Mais cortes podem ocorrer até que as contratações superem as demissões, o que é previsto apenas para o ano que vem. Os novos empregos talvez sejam bastante diferentes dos anteriores. Os candidatos mais velhos a uma vaga, e aqueles que não tiverem completado programas universitários, sofrerão.
O Congresso provavelmente vai prolongar benefícios aos desempregados e deve até manter alguma forma modesta de assistência aos mutuários de imóveis residenciais -além das baixas taxas de juros sobre as hipotecas. Haverá mais uma pequena transferência aos beneficiários da Previdência; o número de idosos que votam supera a proporção dessa faixa etária na população.

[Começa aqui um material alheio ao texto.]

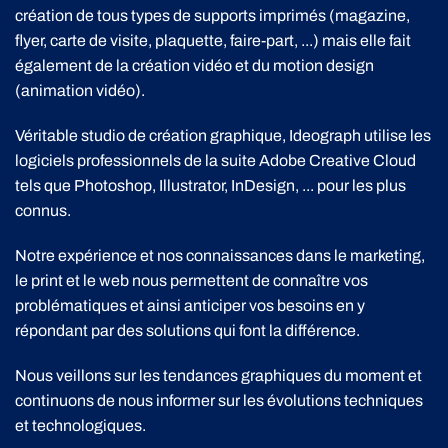
création de tous types de supports imprimés (magazine,
flyer, carte de visite, plaquette, faire-part, ...) mais elle fait
également de la création vidéo et du motion design
(animation vidéo).
Véritable studio de création graphique, Ideograph utilise les
logiciels professionnels de la suite Adobe Creative Cloud
tels que Photoshop, Illustrator, InDesign, ... pour les plus
connus.
Notre expérience et nos connaissances dans le marketing,
le print et le web nous permettent de connaître vos
problématiques et ainsi anticiper vos besoins en y
répondant par des solutions qui font la différence.
Nous veillons sur les tendances graphiques du moment et
continuons de nous informer sur les évolutions techniques
et technologiques.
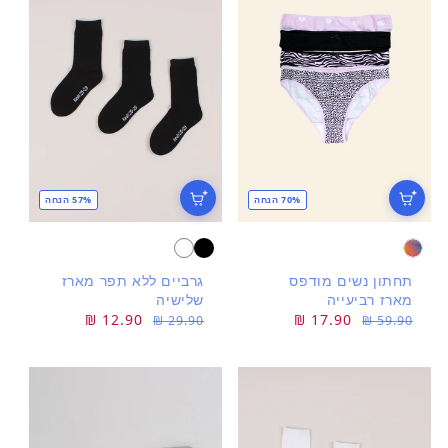
70% הנחה
57% הנחה
תחתון נשים מודפס
גרביים ללא תפר מארז
מארז רביעייה
שלישיה
מחיר
מחיר
17.90 ₪
מחיר
מחיר
12.90 ₪
29.90 ₪
59.90 ₪
רגיל
מבצע
רגיל
מבצע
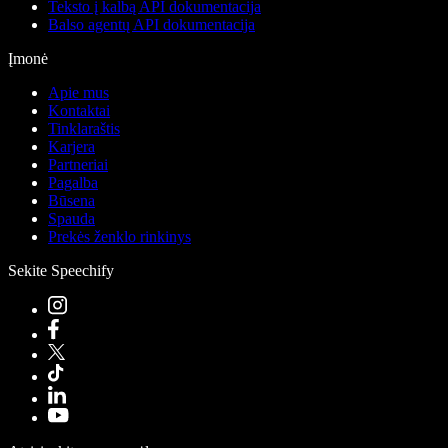
Teksto į kalbą API dokumentacija
Balso agentų API dokumentacija
Įmonė
Apie mus
Kontaktai
Tinklaraštis
Karjera
Partneriai
Pagalba
Būsena
Spauda
Prekės ženklo rinkinys
Sekite Speechify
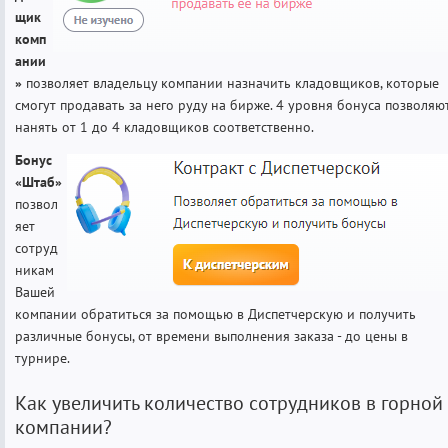
щик
комп
ании
»
позволяет владельцу компании назначить кладовщиков, которые
смогут продавать за него руду на бирже. 4 уровня бонуса позволяю
нанять от 1 до 4 кладовщиков соответственно.
Бонус
«Штаб»
позвол
яет
сотруд
никам
Вашей
компании обратиться за помощью в Диспетчерскую и получить
различные бонусы, от времени выполнения заказа - до цены в
турнире.
Как увеличить количество сотрудников в горной
компании?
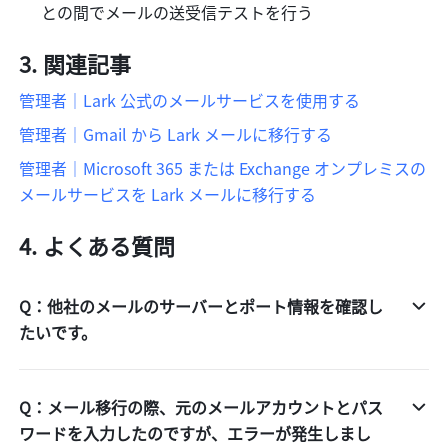
との間でメールの送受信テストを行う
関連記事
管理者｜Lark 公式のメールサービスを使用する
管理者｜Gmail から Lark メールに移行する
管理者｜Microsoft 365 または Exchange オンプレミスの
メールサービスを Lark メールに移行する
よくある質問
Q：他社のメールのサーバーとポート情報を確認し
たいです。
Q：メール移行の際、元のメールアカウントとパス
ワードを入力したのですが、エラーが発生しまし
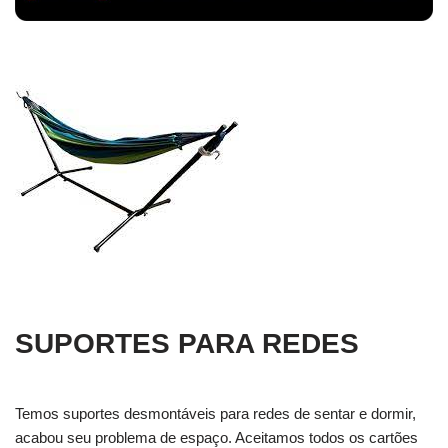
SUPORTES PARA REDES
Temos suportes desmontáveis para redes de sentar e dormir,
acabou seu problema de espaço. Aceitamos todos os cartões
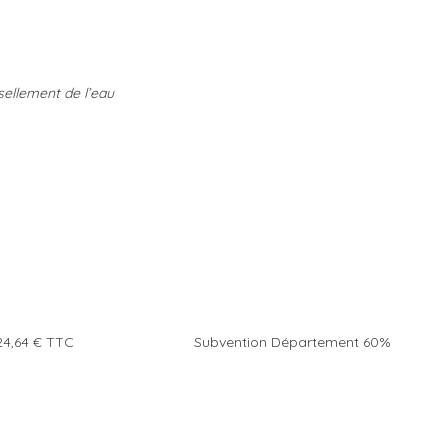
ssellement de l’eau
ternelle
,64 € TTC Subvention Département 60%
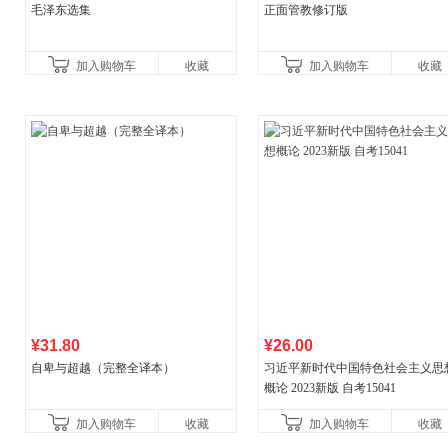
毛泽东选集
正面管教修订版
加入购物车
收藏
加入购物车
收藏
¥31.80
¥26.00
自卑与超越（完整全译本）
习近平新时代中国特色社会主义思
概论 2023新版 自考15041
加入购物车
收藏
加入购物车
收藏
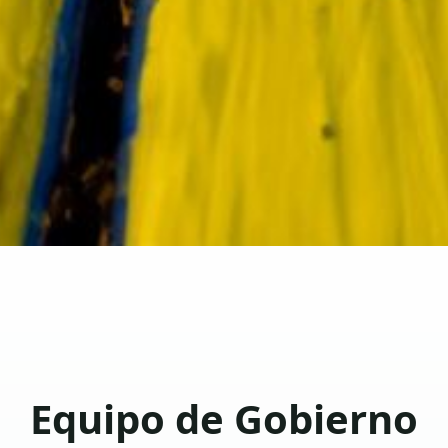
Equipo de Gobierno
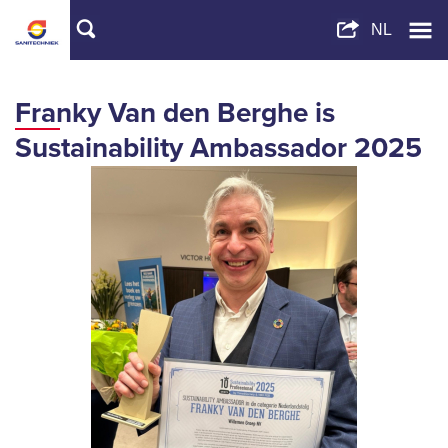
Franky Van den Berghe is
Sustainability Ambassador 2025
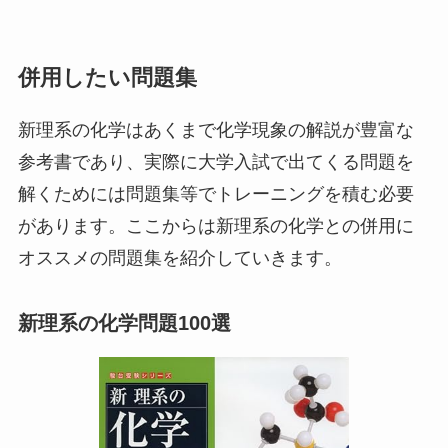
併用したい問題集
新理系の化学はあくまで化学現象の解説が豊富な
参考書であり、実際に大学入試で出てくる問題を
解くためには問題集等でトレーニングを積む必要
があります。ここからは新理系の化学との併用に
オススメの問題集を紹介していきます。
新理系の化学問題100選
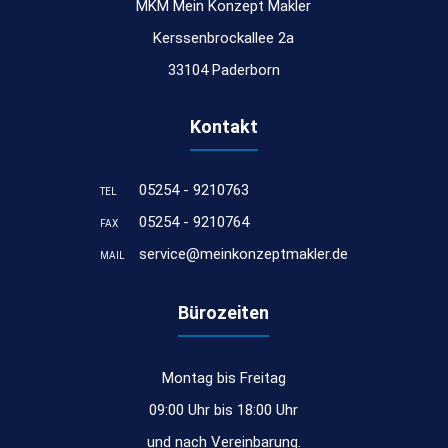
MKM Mein Konzept Makler
Kerssenbrockallee 2a
33104 Paderborn
Kontakt
05254 - 9210763
TEL
05254 - 9210764
FAX
service@meinkonzeptmakler.de
MAIL
Bürozeiten
Montag bis Freitag
09:00 Uhr bis 18:00 Uhr
und nach Vereinbarung.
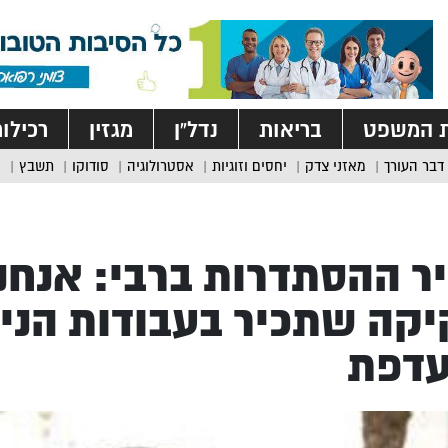
ת המשפט
בריאות
נדל”ן
מגזין
רכילו
דבר העורך
מאזני צדק
יחסים וזוגיות
אסטרולוגיה
סודוקו
תשבץ
ר ההסתדרות ברבי: אנחנ
קה שתכיר בעבודות הניק
עדפת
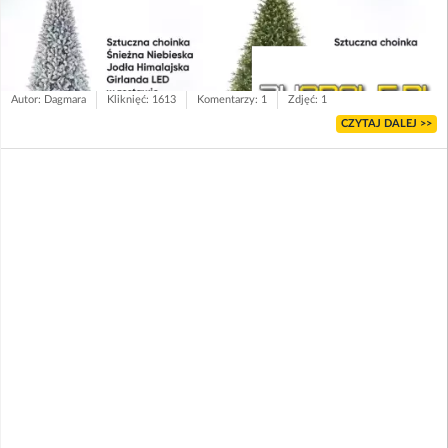
Autor: Dagmara
Kliknięć: 1613
Komentarzy: 1
Zdjęć: 1
CZYTAJ DALEJ >>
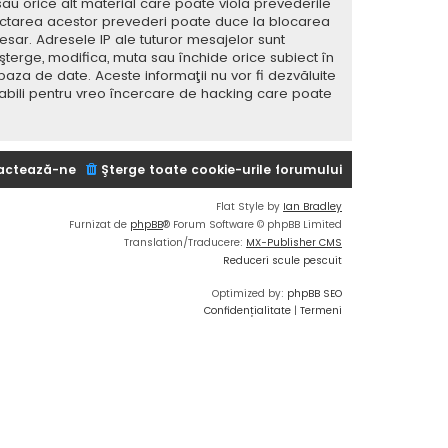
sau orice alt material care poate viola prevederile
spectarea acestor prevederi poate duce la blocarea
ar. Adresele IP ale tuturor mesajelor sunt
 şterge, modifica, muta sau închide orice subiect în
baza de date. Aceste informaţii nu vor fi dezvăluite
sabili pentru vreo încercare de hacking care poate
actează-ne
Şterge toate cookie-urile forumului
Flat Style by
Ian Bradley
Furnizat de
phpBB
® Forum Software © phpBB Limited
Translation/Traducere:
MX-Publisher CMS
Reduceri scule pescuit
Optimized by:
phpBB SEO
Confidențialitate
|
Termeni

Mas não está previsto um segundo grande programa de estímulo. O deficit fiscal de dois dígitos é causa legítima de preocupação. Uma lenta recuperação da economia, com a manutenção de juros menores e o dólar em queda para ajudar as exportações e reduzir as importações, parece ser o consenso das projeções para 2010. Em termos agregados, isso não difere muito do percurso seguido pelos EUA depois de 2000, mas algumas mudanças importantes não devem ser ignoradas.
Os baixos juros reais são uma delas. Um deficit comercial menor, no futuro, é outra, o que tenderá a favorecer o emprego doméstico.
A globalização sobreviverá, sob esse tipo de pressão? Primeiro, houve a séria redução nas oportunidades de comércio internacional resultante do declínio na atividade econômica em todo o mundo, mas especialmente nos países desenvolvidos.
Depois, o desequilíbrio persistente nas taxas de câmbio: ironicamente, um dos países mais beneficiados é a China, devido ao seu forte vínculo com o dólar. Por fim, os fluxos internacionais de capital, um dia tão abundantes, não devem voltar rapidamente aos níveis anteriores. Agora, temos o G20 e um FMI muito mais vigoroso. Todos esses grupos em última análise dependem de um núcleo central muito menor.
De muitas formas, isso se resume ao G20, mas sem o zero no final: o G2, que reúne EUA e China. O presidente Obama visitará a China dentro de duas semanas. Talvez possamos perceber melhor para onde vamos depois daquela visita.

Tradução de PAULO MIGLIACCI

ALBERT FISHLOW, 73, é professor emérito da Universidade Columbia e da Universidade Berkeley. Escreve quinzenalmente, aos domingos, nesta coluna.